__YOUR GOAL__
Copy out every line of the data that has the word "image" somewhere in it.

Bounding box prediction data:
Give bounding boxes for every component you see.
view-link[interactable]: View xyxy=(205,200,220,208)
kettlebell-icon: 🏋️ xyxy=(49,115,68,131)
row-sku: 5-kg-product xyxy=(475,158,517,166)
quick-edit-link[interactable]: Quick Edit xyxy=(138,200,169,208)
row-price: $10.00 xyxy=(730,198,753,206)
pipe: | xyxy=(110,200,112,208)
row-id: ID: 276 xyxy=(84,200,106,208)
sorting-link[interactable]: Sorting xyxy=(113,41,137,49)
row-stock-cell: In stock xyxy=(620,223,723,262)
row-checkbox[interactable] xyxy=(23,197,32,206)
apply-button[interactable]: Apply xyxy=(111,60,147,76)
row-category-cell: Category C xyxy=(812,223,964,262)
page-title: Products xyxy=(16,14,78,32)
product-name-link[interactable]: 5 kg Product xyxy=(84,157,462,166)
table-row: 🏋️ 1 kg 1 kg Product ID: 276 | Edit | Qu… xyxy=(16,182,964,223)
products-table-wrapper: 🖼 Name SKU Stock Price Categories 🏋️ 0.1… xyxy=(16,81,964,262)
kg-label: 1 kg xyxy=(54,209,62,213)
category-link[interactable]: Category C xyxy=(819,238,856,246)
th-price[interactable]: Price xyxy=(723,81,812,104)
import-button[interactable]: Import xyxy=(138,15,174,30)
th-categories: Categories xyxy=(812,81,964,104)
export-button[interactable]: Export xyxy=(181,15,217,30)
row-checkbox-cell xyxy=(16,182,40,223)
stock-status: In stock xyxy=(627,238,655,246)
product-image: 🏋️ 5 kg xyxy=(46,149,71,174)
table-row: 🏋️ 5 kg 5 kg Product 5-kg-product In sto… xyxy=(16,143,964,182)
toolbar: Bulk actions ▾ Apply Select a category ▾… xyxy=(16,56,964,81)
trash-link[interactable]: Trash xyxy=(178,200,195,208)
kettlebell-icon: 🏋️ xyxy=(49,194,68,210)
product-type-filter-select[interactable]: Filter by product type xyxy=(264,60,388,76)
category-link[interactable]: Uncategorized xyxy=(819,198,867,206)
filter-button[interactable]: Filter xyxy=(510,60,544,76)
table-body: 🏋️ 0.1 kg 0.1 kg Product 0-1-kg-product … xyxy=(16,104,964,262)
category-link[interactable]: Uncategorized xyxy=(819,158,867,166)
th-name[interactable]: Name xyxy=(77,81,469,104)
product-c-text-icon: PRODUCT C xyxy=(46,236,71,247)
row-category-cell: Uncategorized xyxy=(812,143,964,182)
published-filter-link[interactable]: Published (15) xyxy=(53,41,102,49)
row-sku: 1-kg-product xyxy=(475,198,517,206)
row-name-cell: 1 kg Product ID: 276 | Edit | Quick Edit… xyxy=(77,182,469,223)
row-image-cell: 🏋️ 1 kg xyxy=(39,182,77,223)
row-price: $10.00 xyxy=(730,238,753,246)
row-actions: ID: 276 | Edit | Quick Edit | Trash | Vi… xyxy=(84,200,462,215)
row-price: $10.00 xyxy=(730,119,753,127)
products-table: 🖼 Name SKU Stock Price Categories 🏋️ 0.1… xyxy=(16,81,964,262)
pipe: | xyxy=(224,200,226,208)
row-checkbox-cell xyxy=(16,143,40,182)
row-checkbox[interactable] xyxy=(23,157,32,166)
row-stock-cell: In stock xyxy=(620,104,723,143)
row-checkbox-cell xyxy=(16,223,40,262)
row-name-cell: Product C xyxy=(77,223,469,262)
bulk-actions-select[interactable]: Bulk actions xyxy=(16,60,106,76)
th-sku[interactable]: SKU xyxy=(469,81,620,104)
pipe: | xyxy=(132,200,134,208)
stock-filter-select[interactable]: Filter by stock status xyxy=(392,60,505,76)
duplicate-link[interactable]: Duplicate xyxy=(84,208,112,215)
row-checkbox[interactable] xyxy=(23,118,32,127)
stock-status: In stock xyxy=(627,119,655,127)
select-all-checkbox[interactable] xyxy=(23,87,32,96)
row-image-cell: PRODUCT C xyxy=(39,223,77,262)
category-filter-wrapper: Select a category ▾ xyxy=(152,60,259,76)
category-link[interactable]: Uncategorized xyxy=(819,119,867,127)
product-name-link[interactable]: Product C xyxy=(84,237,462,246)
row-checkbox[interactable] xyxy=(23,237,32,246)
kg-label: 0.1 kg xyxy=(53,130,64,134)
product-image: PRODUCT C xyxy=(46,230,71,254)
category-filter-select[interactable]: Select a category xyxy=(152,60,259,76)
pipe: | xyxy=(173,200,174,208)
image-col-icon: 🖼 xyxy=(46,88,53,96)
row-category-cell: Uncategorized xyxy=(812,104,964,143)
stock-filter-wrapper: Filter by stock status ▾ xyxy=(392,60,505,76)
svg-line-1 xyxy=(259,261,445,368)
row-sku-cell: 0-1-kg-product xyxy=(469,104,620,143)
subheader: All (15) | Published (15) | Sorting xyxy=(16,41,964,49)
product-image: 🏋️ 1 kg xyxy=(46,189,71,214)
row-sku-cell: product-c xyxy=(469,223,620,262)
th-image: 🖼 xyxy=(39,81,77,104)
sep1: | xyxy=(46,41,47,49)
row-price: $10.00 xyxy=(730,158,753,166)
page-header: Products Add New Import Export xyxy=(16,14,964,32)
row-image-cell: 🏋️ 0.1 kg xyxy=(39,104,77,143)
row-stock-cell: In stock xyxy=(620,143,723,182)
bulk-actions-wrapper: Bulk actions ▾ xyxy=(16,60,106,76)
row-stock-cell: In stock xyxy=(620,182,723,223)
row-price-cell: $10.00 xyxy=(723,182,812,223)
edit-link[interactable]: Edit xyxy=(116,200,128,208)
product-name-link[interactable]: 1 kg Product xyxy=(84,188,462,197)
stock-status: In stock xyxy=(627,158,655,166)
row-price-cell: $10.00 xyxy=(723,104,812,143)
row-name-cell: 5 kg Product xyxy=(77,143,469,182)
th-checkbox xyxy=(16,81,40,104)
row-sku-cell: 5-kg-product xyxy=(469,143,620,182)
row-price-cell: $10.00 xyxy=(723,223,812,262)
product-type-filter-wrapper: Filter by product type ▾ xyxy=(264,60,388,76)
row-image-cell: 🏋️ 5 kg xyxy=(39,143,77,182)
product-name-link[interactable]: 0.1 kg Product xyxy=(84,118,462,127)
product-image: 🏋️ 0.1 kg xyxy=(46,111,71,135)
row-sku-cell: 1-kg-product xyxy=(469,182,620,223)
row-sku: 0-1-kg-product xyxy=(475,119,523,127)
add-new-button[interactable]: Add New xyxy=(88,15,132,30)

__RESULT OF THE EXERCISE__
product-image: 🏋️ 5 kg xyxy=(46,149,71,174)
row-image-cell: 🏋️ 1 kg xyxy=(39,182,77,223)
row-image-cell: PRODUCT C xyxy=(39,223,77,262)
product-image: PRODUCT C xyxy=(46,230,71,254)
image-col-icon: 🖼 xyxy=(46,88,53,96)
product-image: 🏋️ 1 kg xyxy=(46,189,71,214)
th-image: 🖼 xyxy=(39,81,77,104)
row-image-cell: 🏋️ 0.1 kg xyxy=(39,104,77,143)
row-image-cell: 🏋️ 5 kg xyxy=(39,143,77,182)
product-image: 🏋️ 0.1 kg xyxy=(46,111,71,135)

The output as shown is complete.